More With Less
Sigma Ratings is thrilled to have been named the Best Data Analysis Tool at the 6th Annual Benzinga Global Fintech Awards this week and “recognized for the change [we] are making in the financial space.” The announcement comes at a time when the industry is in dire need of a more innovative approach to compliance and investigations, one that harnesses the strides made by regulatory technology (regtech).
According to a recent survey published by the Association of Certified Financial Crime Specialists, “financial crime caseload productivity stagnated or worsened this year with investigators warning they need more adequate technology, training and investment to keep up with the criminals.” Notably, the survey discovered that 9 in 10 investigators “feel more investment is needed in open-source intelligence gathering capabilities to accelerate time to insight for investigations.”
Furthermore, as we highlighted in last month’s piece ‘Remote Control’, the combination of Covid-related fraud and remote work has seen a staggering 84% of financial crime investigators suggest that their compliance programs have become less effective. This may be cause for concern given that, prior to the pandemic, investigators were already spending between 60-70% of their time, on average, consumed by manual data collection processes across multiple systems to support their case investigations.
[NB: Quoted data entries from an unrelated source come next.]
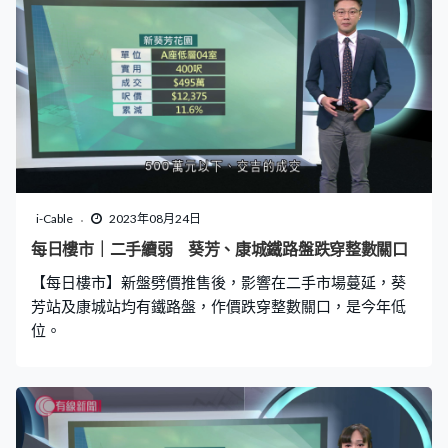
i-Cable
2023年08月24日
每日樓市｜二手續弱 葵芳、康城鐵路盤跌穿整數關口
【每日樓市】新盤劈價推售後，影響在二手市場蔓延，葵
芳站及康城站均有鐵路盤，作價跌穿整數關口，是今年低
位。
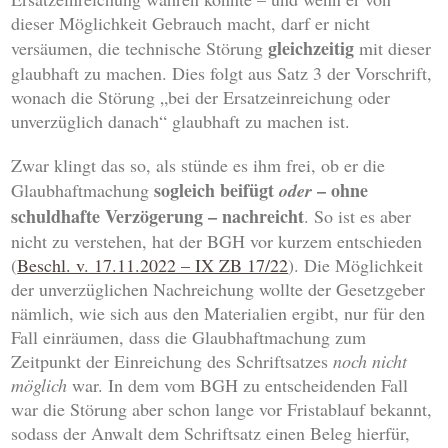
dieser Möglichkeit Gebrauch macht, darf er nicht
gleichzeitig
versäumen, die technische Störung
mit dieser
glaubhaft zu machen. Dies folgt aus Satz 3 der Vorschrift,
wonach die Störung „bei der Ersatzeinreichung oder
unverzüglich danach“ glaubhaft zu machen ist.
Zwar klingt das so, als stünde es ihm frei, ob er die
sogleich beifügt
– ohne
Glaubhaftmachung
oder
schuldhafte Verzögerung – nachreicht
. So ist es aber
nicht zu verstehen, hat der BGH vor kurzem entschieden
(
Beschl. v. 17.11.2022 – IX ZB 17/22
). Die Möglichkeit
der unverzüglichen Nachreichung wollte der Gesetzgeber
nämlich, wie sich aus den Materialien ergibt, nur für den
Fall einräumen, dass die Glaubhaftmachung zum
Zeitpunkt der Einreichung des Schriftsatzes
noch nicht
möglich
war. In dem vom BGH zu entscheidenden Fall
war die Störung aber schon lange vor Fristablauf bekannt,
sodass der Anwalt dem Schriftsatz einen Beleg hierfür,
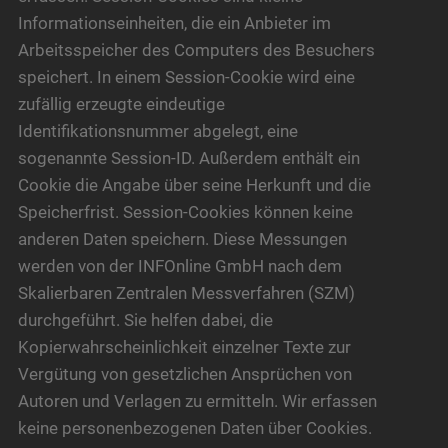
Informationseinheiten, die ein Anbieter im
Arbeitsspeicher des Computers des Besuchers
speichert. In einem Session-Cookie wird eine
zufällig erzeugte eindeutige
Identifikationsnummer abgelegt, eine
sogenannte Session-ID. Außerdem enthält ein
Cookie die Angabe über seine Herkunft und die
Speicherfrist. Session-Cookies können keine
anderen Daten speichern. Diese Messungen
werden von der INFOnline GmbH nach dem
Skalierbaren Zentralen Messverfahren (SZM)
durchgeführt. Sie helfen dabei, die
Kopierwahrscheinlichkeit einzelner Texte zur
Vergütung von gesetzlichen Ansprüchen von
Autoren und Verlagen zu ermitteln. Wir erfassen
keine personenbezogenen Daten über Cookies.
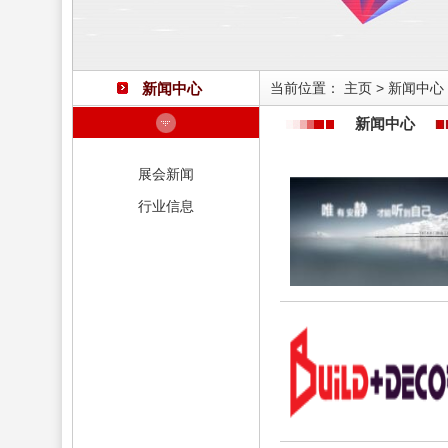
新闻中心
当前位置：
主页
>
新闻中心
新闻中心
展会新闻
行业信息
Can technology, and specifically comprehensive datasets and risk scoring, result in more effective and efficient investigations?
This question ties into the concept that we refer to at Sigma of “smart data” - the use of technology to shift from solely collecting data to using data to surface insights. For example, while a corporate registry provider may provide information like an address and associated individuals, smart data has the ability to extract actionable insights, which includes whether an address is associated with alleged shell companies and/or virtual offices and corporate service providers. The power of smart data is its ability to cut through the noise to unearth actionable insight.
The benefits of adopting new technology extend beyond the development of a more effective compliance program. As we highlighted in a prior piece, research from McKinsey suggested that firms who innovate during a crisis outperform those who do not by over 30% in a period of five to six years. With regtech’s share of all regulatory spending predicted to rise to 34% by 2022 from a mere 4.8% in 2017, there is no better time than now to learn about and begin investing in technology.